Semmai Rossana De Pace si proietta nella natura, della quale siamo semplicemente ospiti. Vive in simbiosi, come indica la copertina in cui la chioma di capelli s’intreccia con tanti legnetti, «come se la natura fosse parte di me ed io fossi parte di lei», spiega la cantautrice pugliese all’anteprima del disco al Medimex di Taranto. «Noi siamo pieni di desideri indotti, pensiamo che la carriera, il lavoro, siano gli unici motivi per vivere. Vogliamo avere, possedere per essere felici. Quando, invece, sarebbe meglio togliere, ridurre».
Anche musicalmente Rossana De Pace cerca di intrecciare la natura, la terra madre, espressa attraverso la world music e richiami ancestrali, con il suo mondo personale, intimo, descritto ricorrendo alla canzone d’autore. «Voglio mischiare due mondi. Non è un’impresa semplice, talvolta i linguaggi sono in contrasto. La canzone Sì nel cuore, no nella vita può sembrare un brano pop, ma le scale armoniche appartengono ad altri mondi e l’impostazione vocale è popolare».
Nelle movenze sul palco, esteticamente, nel modo di vestire e nella presenza, Rossana De Pace può ricordare Florence and The Machine, vicinanza che ammette, ma il suo punto di riferimento è soprattutto Silvia Pérez Cruz, cantante di fado, «molto teatrale, che con la voce riesce a descrivere i sentimenti. Anch’io lavoro molto sulla voce come strumento». Nel suo background culturale ci sono anche Napoli e la musica mediterranea «e poi le mie radici: le feste di paese a Mottola, il suono delle bande mi ha influenzato molto. Il sentimento ancestrale».
Alla cantautrice pugliese piace sperimentare. Non soltanto con la voce. Sul palco suona il basso, la chitarra elettrica e varie stregonerie elettroniche. Accanto al progetto solista, porta avanti altre esperienze strumentali, così come è parte di un collettivo femminista ed è coinvolta in un progetto di videoarte con al centro sempre l’uomo e la natura. Quella Terra Madre, alla quale si rivolge quasi in preghiera in un finale epico, molto coinvolgente ed emozionante. «È stato il primo brano che ho scritto», spiega. «Nasce proprio dal desiderio di essere libera. La Terra Madre è il luogo dove tornare, il luogo che ti accoglie sempre. È un concetto romantico».

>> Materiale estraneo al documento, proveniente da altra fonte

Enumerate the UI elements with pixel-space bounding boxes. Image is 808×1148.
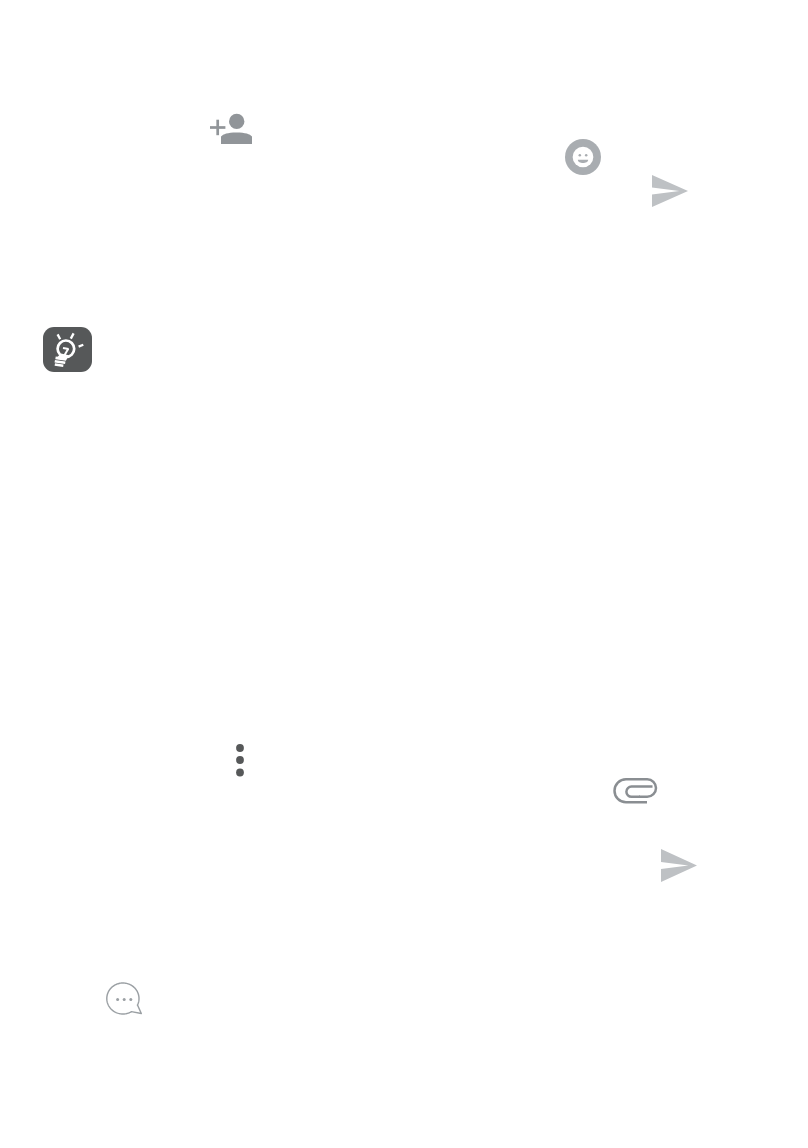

Questa terra accogliente è la Puglia, dove Rossana De Pace ha trovato il sostegno di Puglia Sounds per portare avanti il suo progetto e concretizzare tutti quei premi e quelle coppe che hanno costellato la sua gavetta musicale cominciata per gioco a 8 anni. «Adesso insegno, scrivo e suono. Posso davvero pensare alla musica come lavoro».